California kini menimbang cara yang tidak biasa untuk menjawab dua krisis sekaligus: air bersih yang terus tertekan dan kebutuhan listrik murah yang kian besar. Solusi itu datang dari kanal irigasi yang ditutup panel surya, sebuah gagasan yang menurut hasil awal Project Nexus punya potensi menyelamatkan air dalam jumlah sangat besar sekaligus menghasilkan listrik dalam skala besar.

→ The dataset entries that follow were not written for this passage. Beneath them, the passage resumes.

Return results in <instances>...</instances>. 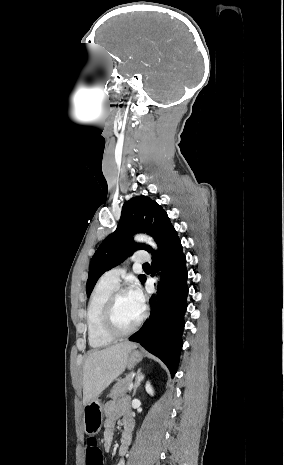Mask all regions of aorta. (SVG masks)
<instances>
[{
	"instance_id": "762f6f07",
	"label": "aorta",
	"mask_w": 284,
	"mask_h": 465,
	"mask_svg": "<svg viewBox=\"0 0 284 465\" xmlns=\"http://www.w3.org/2000/svg\"><path fill=\"white\" fill-rule=\"evenodd\" d=\"M135 240L139 241V242H146L149 245H151L153 248H155V249L157 248L155 242L150 237L139 235V236L135 237Z\"/></svg>"
}]
</instances>
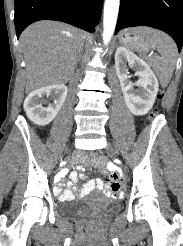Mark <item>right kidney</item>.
I'll return each instance as SVG.
<instances>
[{
  "mask_svg": "<svg viewBox=\"0 0 183 246\" xmlns=\"http://www.w3.org/2000/svg\"><path fill=\"white\" fill-rule=\"evenodd\" d=\"M67 87L64 84H54L32 91L24 101V110L27 117L36 125H48L57 115L67 96ZM45 97L52 100L47 107Z\"/></svg>",
  "mask_w": 183,
  "mask_h": 246,
  "instance_id": "right-kidney-1",
  "label": "right kidney"
}]
</instances>
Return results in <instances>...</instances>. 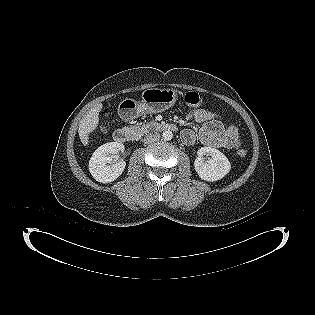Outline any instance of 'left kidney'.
Listing matches in <instances>:
<instances>
[{"label": "left kidney", "instance_id": "5707ae66", "mask_svg": "<svg viewBox=\"0 0 315 315\" xmlns=\"http://www.w3.org/2000/svg\"><path fill=\"white\" fill-rule=\"evenodd\" d=\"M198 157L194 162L195 170L199 177L205 181L213 182L222 179L231 169L227 157L219 150L212 147H202L197 152ZM211 158L205 160L204 156Z\"/></svg>", "mask_w": 315, "mask_h": 315}]
</instances>
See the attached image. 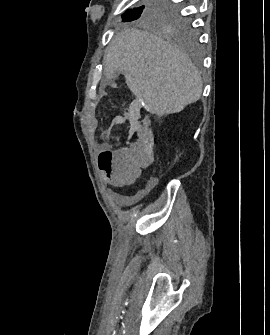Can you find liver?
I'll return each instance as SVG.
<instances>
[{
	"instance_id": "obj_1",
	"label": "liver",
	"mask_w": 270,
	"mask_h": 335,
	"mask_svg": "<svg viewBox=\"0 0 270 335\" xmlns=\"http://www.w3.org/2000/svg\"><path fill=\"white\" fill-rule=\"evenodd\" d=\"M104 74L123 72L126 84L145 110L156 116L177 114L202 94V78L176 46L157 34L124 28L104 56Z\"/></svg>"
}]
</instances>
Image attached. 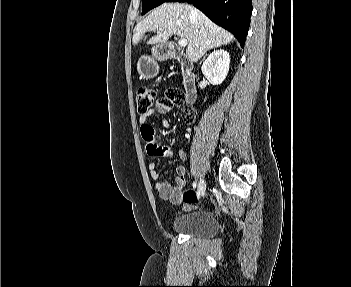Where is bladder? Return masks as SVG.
Listing matches in <instances>:
<instances>
[{
    "instance_id": "1",
    "label": "bladder",
    "mask_w": 351,
    "mask_h": 287,
    "mask_svg": "<svg viewBox=\"0 0 351 287\" xmlns=\"http://www.w3.org/2000/svg\"><path fill=\"white\" fill-rule=\"evenodd\" d=\"M172 229L185 235L208 237L218 231L219 223L212 212L197 210L175 218Z\"/></svg>"
}]
</instances>
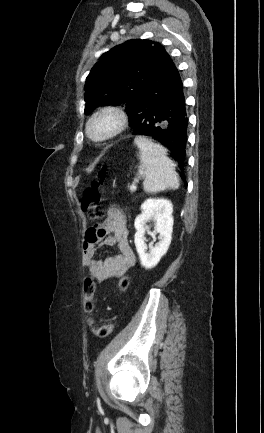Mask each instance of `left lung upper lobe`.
I'll list each match as a JSON object with an SVG mask.
<instances>
[{
	"label": "left lung upper lobe",
	"mask_w": 264,
	"mask_h": 433,
	"mask_svg": "<svg viewBox=\"0 0 264 433\" xmlns=\"http://www.w3.org/2000/svg\"><path fill=\"white\" fill-rule=\"evenodd\" d=\"M170 60L158 42L130 40L104 53L85 85V113L98 106L123 105L127 114L139 94Z\"/></svg>",
	"instance_id": "1"
}]
</instances>
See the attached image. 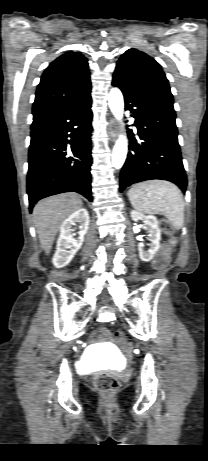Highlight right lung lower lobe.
Listing matches in <instances>:
<instances>
[{
  "label": "right lung lower lobe",
  "instance_id": "right-lung-lower-lobe-1",
  "mask_svg": "<svg viewBox=\"0 0 208 461\" xmlns=\"http://www.w3.org/2000/svg\"><path fill=\"white\" fill-rule=\"evenodd\" d=\"M91 97L31 125L27 193L30 212L45 197L77 192L91 195Z\"/></svg>",
  "mask_w": 208,
  "mask_h": 461
}]
</instances>
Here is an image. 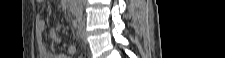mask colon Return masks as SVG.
Returning <instances> with one entry per match:
<instances>
[{"label":"colon","mask_w":225,"mask_h":58,"mask_svg":"<svg viewBox=\"0 0 225 58\" xmlns=\"http://www.w3.org/2000/svg\"><path fill=\"white\" fill-rule=\"evenodd\" d=\"M81 58H85V56H81Z\"/></svg>","instance_id":"5ec220e1"}]
</instances>
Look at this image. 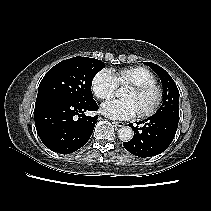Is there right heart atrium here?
I'll return each instance as SVG.
<instances>
[{
  "label": "right heart atrium",
  "instance_id": "d8ad5b80",
  "mask_svg": "<svg viewBox=\"0 0 211 211\" xmlns=\"http://www.w3.org/2000/svg\"><path fill=\"white\" fill-rule=\"evenodd\" d=\"M117 80L112 71L102 69L97 72L91 81L93 94L99 100L111 99L117 90Z\"/></svg>",
  "mask_w": 211,
  "mask_h": 211
}]
</instances>
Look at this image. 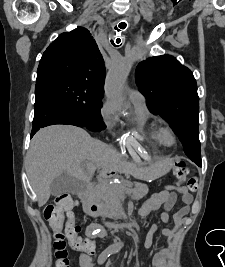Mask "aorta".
<instances>
[{
	"label": "aorta",
	"mask_w": 225,
	"mask_h": 267,
	"mask_svg": "<svg viewBox=\"0 0 225 267\" xmlns=\"http://www.w3.org/2000/svg\"><path fill=\"white\" fill-rule=\"evenodd\" d=\"M131 67L132 61L122 57L112 64L107 74L105 94L108 100L116 106L123 104L122 89ZM122 246V243H117L114 245V248L119 250Z\"/></svg>",
	"instance_id": "1"
}]
</instances>
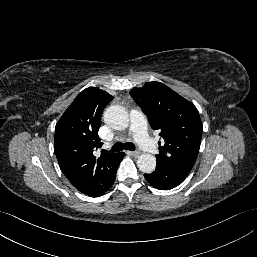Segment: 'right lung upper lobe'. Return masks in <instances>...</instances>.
Wrapping results in <instances>:
<instances>
[{
    "label": "right lung upper lobe",
    "instance_id": "right-lung-upper-lobe-1",
    "mask_svg": "<svg viewBox=\"0 0 257 257\" xmlns=\"http://www.w3.org/2000/svg\"><path fill=\"white\" fill-rule=\"evenodd\" d=\"M113 97L95 87L84 89L55 127L54 151L63 174L80 192L97 197L107 186L118 154L94 156L102 146L101 115Z\"/></svg>",
    "mask_w": 257,
    "mask_h": 257
}]
</instances>
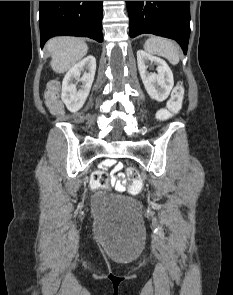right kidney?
Masks as SVG:
<instances>
[{"label":"right kidney","instance_id":"obj_1","mask_svg":"<svg viewBox=\"0 0 233 295\" xmlns=\"http://www.w3.org/2000/svg\"><path fill=\"white\" fill-rule=\"evenodd\" d=\"M81 76V71H84ZM96 71V59L94 56H87L77 64H75L66 73L62 82L61 99L70 112H77L85 103ZM81 81L82 85L77 90L76 82Z\"/></svg>","mask_w":233,"mask_h":295}]
</instances>
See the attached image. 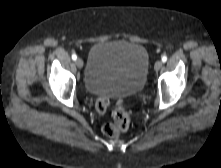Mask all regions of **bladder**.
I'll list each match as a JSON object with an SVG mask.
<instances>
[{"label":"bladder","mask_w":221,"mask_h":168,"mask_svg":"<svg viewBox=\"0 0 221 168\" xmlns=\"http://www.w3.org/2000/svg\"><path fill=\"white\" fill-rule=\"evenodd\" d=\"M149 55L145 47L127 41L100 42L88 56L86 89L110 97H124L141 91L147 81Z\"/></svg>","instance_id":"1"}]
</instances>
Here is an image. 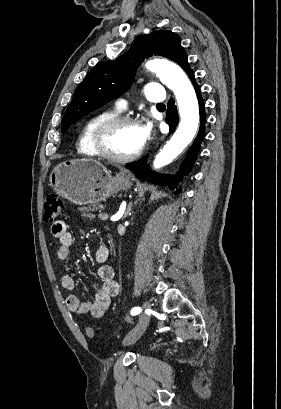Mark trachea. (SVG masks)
Instances as JSON below:
<instances>
[{
	"instance_id": "1",
	"label": "trachea",
	"mask_w": 281,
	"mask_h": 409,
	"mask_svg": "<svg viewBox=\"0 0 281 409\" xmlns=\"http://www.w3.org/2000/svg\"><path fill=\"white\" fill-rule=\"evenodd\" d=\"M157 105H164V104L160 102V104H157Z\"/></svg>"
}]
</instances>
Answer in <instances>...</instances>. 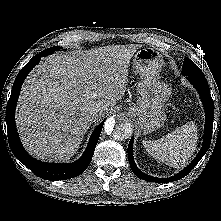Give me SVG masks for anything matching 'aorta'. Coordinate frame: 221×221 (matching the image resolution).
Wrapping results in <instances>:
<instances>
[{
	"label": "aorta",
	"instance_id": "aorta-1",
	"mask_svg": "<svg viewBox=\"0 0 221 221\" xmlns=\"http://www.w3.org/2000/svg\"><path fill=\"white\" fill-rule=\"evenodd\" d=\"M104 130L108 136L122 141L131 136L132 124L126 116H112L105 121Z\"/></svg>",
	"mask_w": 221,
	"mask_h": 221
}]
</instances>
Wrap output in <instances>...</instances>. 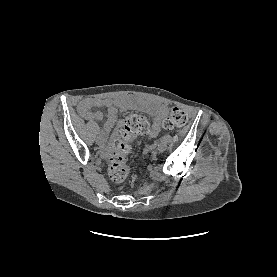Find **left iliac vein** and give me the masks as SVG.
<instances>
[{"label": "left iliac vein", "instance_id": "4c4485c4", "mask_svg": "<svg viewBox=\"0 0 277 277\" xmlns=\"http://www.w3.org/2000/svg\"><path fill=\"white\" fill-rule=\"evenodd\" d=\"M166 144L165 143H159L158 146H157V151L162 153L166 150Z\"/></svg>", "mask_w": 277, "mask_h": 277}]
</instances>
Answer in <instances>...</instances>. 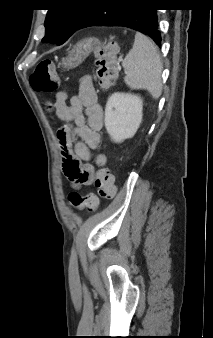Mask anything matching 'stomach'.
Instances as JSON below:
<instances>
[{
	"label": "stomach",
	"mask_w": 213,
	"mask_h": 338,
	"mask_svg": "<svg viewBox=\"0 0 213 338\" xmlns=\"http://www.w3.org/2000/svg\"><path fill=\"white\" fill-rule=\"evenodd\" d=\"M95 44L96 42L92 38L77 43L69 55L62 59V67L69 70L80 65L93 51Z\"/></svg>",
	"instance_id": "stomach-1"
}]
</instances>
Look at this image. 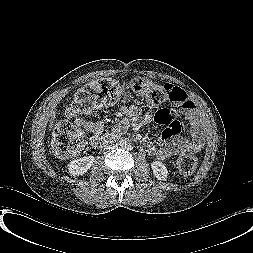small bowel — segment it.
Instances as JSON below:
<instances>
[{"mask_svg":"<svg viewBox=\"0 0 253 253\" xmlns=\"http://www.w3.org/2000/svg\"><path fill=\"white\" fill-rule=\"evenodd\" d=\"M175 89V99L172 101L178 106V111L191 124V138L183 140L177 138L180 132L178 121L174 120L173 113L168 109L160 110L156 115V120L160 124L167 125L161 134H146L143 138L144 145L148 154L158 160L166 161L174 157L187 154L198 153L203 146L204 134L198 118V112L194 102L188 94L177 87ZM121 111L129 116H137L138 109L135 106L123 107ZM147 115L145 119L150 120ZM78 126L87 133L91 134L90 143L92 146L99 147L108 139V134L104 131V125L100 121L78 120Z\"/></svg>","mask_w":253,"mask_h":253,"instance_id":"c3829d8e","label":"small bowel"}]
</instances>
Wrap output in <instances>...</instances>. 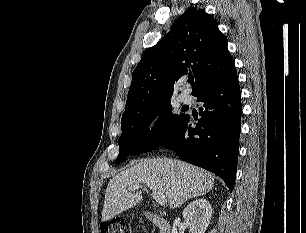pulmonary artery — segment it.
<instances>
[{"label": "pulmonary artery", "mask_w": 306, "mask_h": 233, "mask_svg": "<svg viewBox=\"0 0 306 233\" xmlns=\"http://www.w3.org/2000/svg\"><path fill=\"white\" fill-rule=\"evenodd\" d=\"M180 101H181L183 104H191V103H192V96L190 95L189 92L183 91V92L180 94Z\"/></svg>", "instance_id": "1"}]
</instances>
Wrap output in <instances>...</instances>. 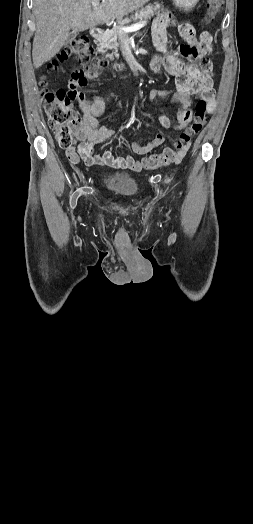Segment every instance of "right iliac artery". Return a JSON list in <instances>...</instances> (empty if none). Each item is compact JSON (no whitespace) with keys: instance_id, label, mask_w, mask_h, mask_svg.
I'll return each instance as SVG.
<instances>
[{"instance_id":"right-iliac-artery-1","label":"right iliac artery","mask_w":253,"mask_h":524,"mask_svg":"<svg viewBox=\"0 0 253 524\" xmlns=\"http://www.w3.org/2000/svg\"><path fill=\"white\" fill-rule=\"evenodd\" d=\"M78 197H79L78 194H75V195L72 197V199H71V201H70L71 208H75V207H76Z\"/></svg>"}]
</instances>
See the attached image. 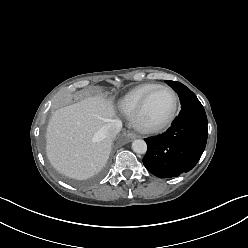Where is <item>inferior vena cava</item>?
Listing matches in <instances>:
<instances>
[{"instance_id": "602c4592", "label": "inferior vena cava", "mask_w": 248, "mask_h": 248, "mask_svg": "<svg viewBox=\"0 0 248 248\" xmlns=\"http://www.w3.org/2000/svg\"><path fill=\"white\" fill-rule=\"evenodd\" d=\"M121 129L122 122L118 119H114L104 126L103 131L107 138L113 139L121 131Z\"/></svg>"}]
</instances>
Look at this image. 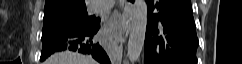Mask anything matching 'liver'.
I'll use <instances>...</instances> for the list:
<instances>
[{
	"instance_id": "obj_1",
	"label": "liver",
	"mask_w": 242,
	"mask_h": 64,
	"mask_svg": "<svg viewBox=\"0 0 242 64\" xmlns=\"http://www.w3.org/2000/svg\"><path fill=\"white\" fill-rule=\"evenodd\" d=\"M46 64H98L90 56H85L79 53L70 51L56 53L52 55Z\"/></svg>"
}]
</instances>
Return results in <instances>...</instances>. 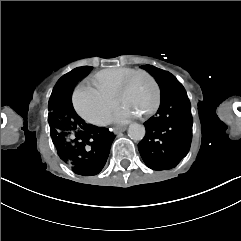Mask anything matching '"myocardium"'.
<instances>
[{
	"instance_id": "1",
	"label": "myocardium",
	"mask_w": 241,
	"mask_h": 241,
	"mask_svg": "<svg viewBox=\"0 0 241 241\" xmlns=\"http://www.w3.org/2000/svg\"><path fill=\"white\" fill-rule=\"evenodd\" d=\"M145 77L147 78V80L151 83L152 85V89H153V93H154V97H155V100H154V103L153 105H151V107L149 108V110L145 111L144 113H142V118L146 119L148 118V116H150V114H153L154 113V110H156V108H158V104L160 103V99H161V91L159 90V86H158V83L157 81H155V75L154 73H150V71L146 70H138V71H135L132 72L130 75H125L124 78H123V81L120 83L119 87H118V91H117V100H122L124 99V96H123V91L126 87L127 84H129L130 82L134 81V80H137L138 78L140 77Z\"/></svg>"
}]
</instances>
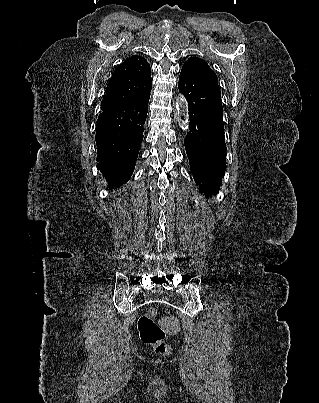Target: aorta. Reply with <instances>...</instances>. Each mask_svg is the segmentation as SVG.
Masks as SVG:
<instances>
[{
	"label": "aorta",
	"mask_w": 319,
	"mask_h": 403,
	"mask_svg": "<svg viewBox=\"0 0 319 403\" xmlns=\"http://www.w3.org/2000/svg\"><path fill=\"white\" fill-rule=\"evenodd\" d=\"M176 115L179 126L183 130H188L189 128V109L188 102L184 96L179 95L176 98Z\"/></svg>",
	"instance_id": "1"
}]
</instances>
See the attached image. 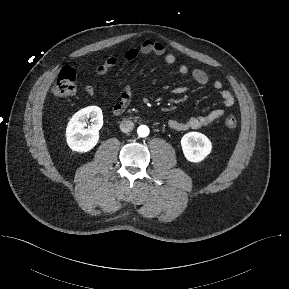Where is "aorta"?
Segmentation results:
<instances>
[{
	"mask_svg": "<svg viewBox=\"0 0 289 289\" xmlns=\"http://www.w3.org/2000/svg\"><path fill=\"white\" fill-rule=\"evenodd\" d=\"M137 133L140 137H146L149 135V128L146 125L138 127Z\"/></svg>",
	"mask_w": 289,
	"mask_h": 289,
	"instance_id": "obj_1",
	"label": "aorta"
}]
</instances>
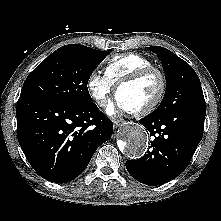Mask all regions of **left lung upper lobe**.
Returning a JSON list of instances; mask_svg holds the SVG:
<instances>
[{
  "label": "left lung upper lobe",
  "mask_w": 221,
  "mask_h": 221,
  "mask_svg": "<svg viewBox=\"0 0 221 221\" xmlns=\"http://www.w3.org/2000/svg\"><path fill=\"white\" fill-rule=\"evenodd\" d=\"M148 49L155 52L161 60L166 78L164 98L154 112L185 108L206 110L201 83L193 68L166 48L151 46Z\"/></svg>",
  "instance_id": "obj_1"
}]
</instances>
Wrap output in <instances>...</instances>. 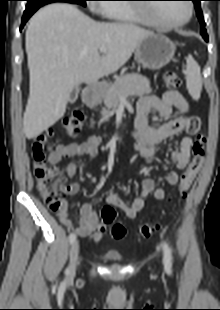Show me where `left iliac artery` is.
<instances>
[{
    "label": "left iliac artery",
    "mask_w": 220,
    "mask_h": 310,
    "mask_svg": "<svg viewBox=\"0 0 220 310\" xmlns=\"http://www.w3.org/2000/svg\"><path fill=\"white\" fill-rule=\"evenodd\" d=\"M163 253H164V259H163L164 266L167 271H170L172 267V254H171L170 247L168 246L166 242H164L163 244Z\"/></svg>",
    "instance_id": "44dca946"
}]
</instances>
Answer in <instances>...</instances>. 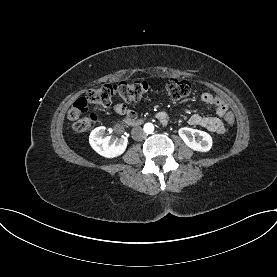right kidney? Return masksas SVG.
<instances>
[{
  "instance_id": "obj_1",
  "label": "right kidney",
  "mask_w": 277,
  "mask_h": 277,
  "mask_svg": "<svg viewBox=\"0 0 277 277\" xmlns=\"http://www.w3.org/2000/svg\"><path fill=\"white\" fill-rule=\"evenodd\" d=\"M106 128L104 126L95 128L90 136L89 143L91 147L101 156L114 158L120 156L126 150L128 140L126 137L112 140L111 137H105Z\"/></svg>"
}]
</instances>
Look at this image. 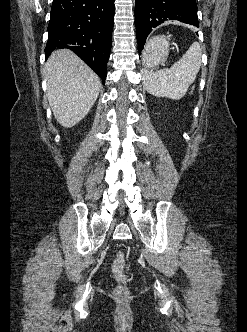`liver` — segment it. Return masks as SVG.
Returning a JSON list of instances; mask_svg holds the SVG:
<instances>
[{"label": "liver", "instance_id": "6515ba94", "mask_svg": "<svg viewBox=\"0 0 247 332\" xmlns=\"http://www.w3.org/2000/svg\"><path fill=\"white\" fill-rule=\"evenodd\" d=\"M44 77L53 114L65 128L73 127L88 114L101 88L100 78L67 49L51 54Z\"/></svg>", "mask_w": 247, "mask_h": 332}]
</instances>
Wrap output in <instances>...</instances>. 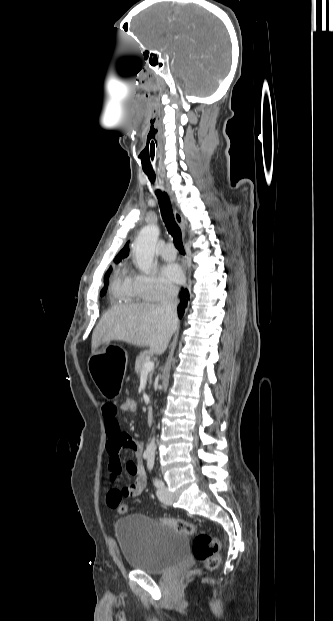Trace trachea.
Returning <instances> with one entry per match:
<instances>
[{
    "mask_svg": "<svg viewBox=\"0 0 333 621\" xmlns=\"http://www.w3.org/2000/svg\"><path fill=\"white\" fill-rule=\"evenodd\" d=\"M145 173L148 176V179L150 180V182L154 183L155 174L154 173L152 174L149 172H145ZM156 195L159 199L161 215L165 223V226L167 228V231L169 232V234L172 235L174 244L176 248L179 250V252L184 253L181 230L175 221L169 196L166 192H162L161 190L156 191Z\"/></svg>",
    "mask_w": 333,
    "mask_h": 621,
    "instance_id": "obj_1",
    "label": "trachea"
}]
</instances>
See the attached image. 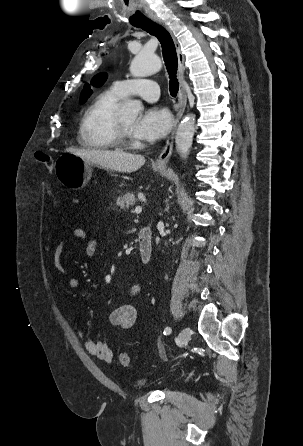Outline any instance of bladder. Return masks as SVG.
Masks as SVG:
<instances>
[{
  "label": "bladder",
  "mask_w": 303,
  "mask_h": 446,
  "mask_svg": "<svg viewBox=\"0 0 303 446\" xmlns=\"http://www.w3.org/2000/svg\"><path fill=\"white\" fill-rule=\"evenodd\" d=\"M147 384H148L147 379H140L137 383V386L139 388H143V387L147 386Z\"/></svg>",
  "instance_id": "31cf9c89"
}]
</instances>
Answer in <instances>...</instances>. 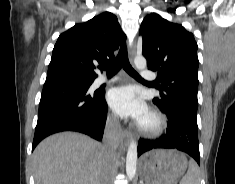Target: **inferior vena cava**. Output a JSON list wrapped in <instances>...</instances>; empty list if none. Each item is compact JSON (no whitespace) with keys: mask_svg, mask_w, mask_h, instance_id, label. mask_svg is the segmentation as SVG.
Segmentation results:
<instances>
[{"mask_svg":"<svg viewBox=\"0 0 235 184\" xmlns=\"http://www.w3.org/2000/svg\"><path fill=\"white\" fill-rule=\"evenodd\" d=\"M120 142V124L117 118H111L106 122L103 146L108 154H115Z\"/></svg>","mask_w":235,"mask_h":184,"instance_id":"1","label":"inferior vena cava"}]
</instances>
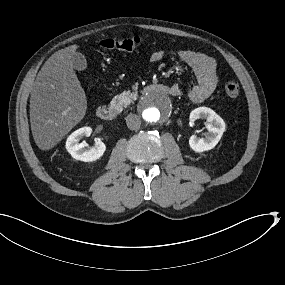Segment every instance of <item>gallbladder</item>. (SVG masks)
Here are the masks:
<instances>
[{
    "label": "gallbladder",
    "instance_id": "obj_1",
    "mask_svg": "<svg viewBox=\"0 0 285 285\" xmlns=\"http://www.w3.org/2000/svg\"><path fill=\"white\" fill-rule=\"evenodd\" d=\"M73 67L77 71H84L86 70L88 63L85 56L81 53L76 52L73 57Z\"/></svg>",
    "mask_w": 285,
    "mask_h": 285
}]
</instances>
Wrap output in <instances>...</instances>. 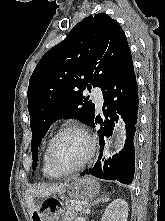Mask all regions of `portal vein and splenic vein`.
Here are the masks:
<instances>
[{
	"mask_svg": "<svg viewBox=\"0 0 165 221\" xmlns=\"http://www.w3.org/2000/svg\"><path fill=\"white\" fill-rule=\"evenodd\" d=\"M75 210H77V211L82 210V206H81V205H76V206H75Z\"/></svg>",
	"mask_w": 165,
	"mask_h": 221,
	"instance_id": "portal-vein-and-splenic-vein-1",
	"label": "portal vein and splenic vein"
}]
</instances>
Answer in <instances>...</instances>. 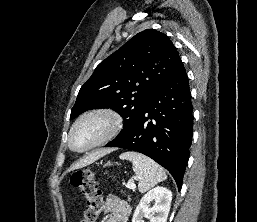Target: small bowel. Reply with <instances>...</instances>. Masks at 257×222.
<instances>
[{
    "label": "small bowel",
    "instance_id": "c3829d8e",
    "mask_svg": "<svg viewBox=\"0 0 257 222\" xmlns=\"http://www.w3.org/2000/svg\"><path fill=\"white\" fill-rule=\"evenodd\" d=\"M104 212L108 215L106 222H128L131 208L118 197L108 195L105 199Z\"/></svg>",
    "mask_w": 257,
    "mask_h": 222
}]
</instances>
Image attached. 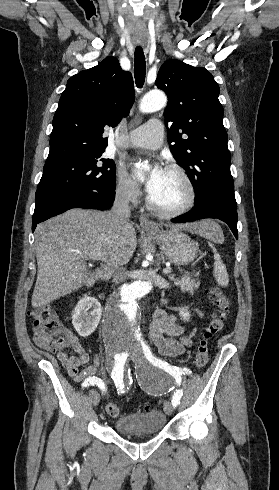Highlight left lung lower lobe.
Listing matches in <instances>:
<instances>
[{
    "label": "left lung lower lobe",
    "mask_w": 279,
    "mask_h": 490,
    "mask_svg": "<svg viewBox=\"0 0 279 490\" xmlns=\"http://www.w3.org/2000/svg\"><path fill=\"white\" fill-rule=\"evenodd\" d=\"M237 204L236 200L230 199L218 193L205 194L202 200L195 204L192 210L179 217L171 219L174 223H185L205 218H216L228 224L236 239L237 231Z\"/></svg>",
    "instance_id": "left-lung-lower-lobe-1"
}]
</instances>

Temuan paling mencolok dari studi proof-of-concept ini adalah angka proyeksinya. Jika seluruh 4.000 mil kanal di California dipasangi panel surya, para peneliti memperkirakan negara bagian itu dapat menghemat 63 miliar galon air per tahun dan menghasilkan surplus listrik hingga 13 gigawatt.
Potensi yang jauh melampaui kanal percobaan
Project Nexus digarap oleh Turlock Irrigation District (TID) Water & Power bersama California Department of Water Resources, Solar AquaGrid, dan University of California. Proyek ini dimulai pada 2022 dan instalasinya selesai serta mulai beroperasi pada 2025.
Meski panel hanya dipasang di sebagian kecil kanal dan pada lebar yang berbeda-beda, hasilnya sudah cukup untuk memicu perhatian lebih luas. Para peneliti menilai manfaat skala penuh bisa setara dengan air untuk mengairi 50.000 acre lahan pertanian atau menyediakan air bersih bagi 2 juta penduduk.
Bukan hanya listrik, tetapi juga air yang terselamatkan
Gagasan menaruh panel di atas saluran air ini menarik karena menutup permukaan kanal membantu mengurangi penguapan. Di wilayah seperti California, dampak kecil semacam itu dapat berarti penghematan air yang sangat penting bagi pertanian dan kebutuhan rumah tangga.
Selain itu, panel surya di atas kanal juga dapat mengurangi pertumbuhan gulma air yang kerap menghambat aliran kanal. Dengan begitu, manfaatnya tidak berhenti pada produksi energi, tetapi juga menyentuh efisiensi operasional infrastruktur air.
Masih ada pertanyaan soal biaya
Walau teknologinya dinilai sudah siap diterapkan, studi ini belum otomatis membuktikan bahwa pemasangannya di seluruh kanal California masuk akal secara ekonomi. Dr. Brandi McKuin, peneliti utama Project Nexus, menyebut penelitian tambahan masih diperlukan untuk memastikan kelayakan biaya dari skala yang lebih luas.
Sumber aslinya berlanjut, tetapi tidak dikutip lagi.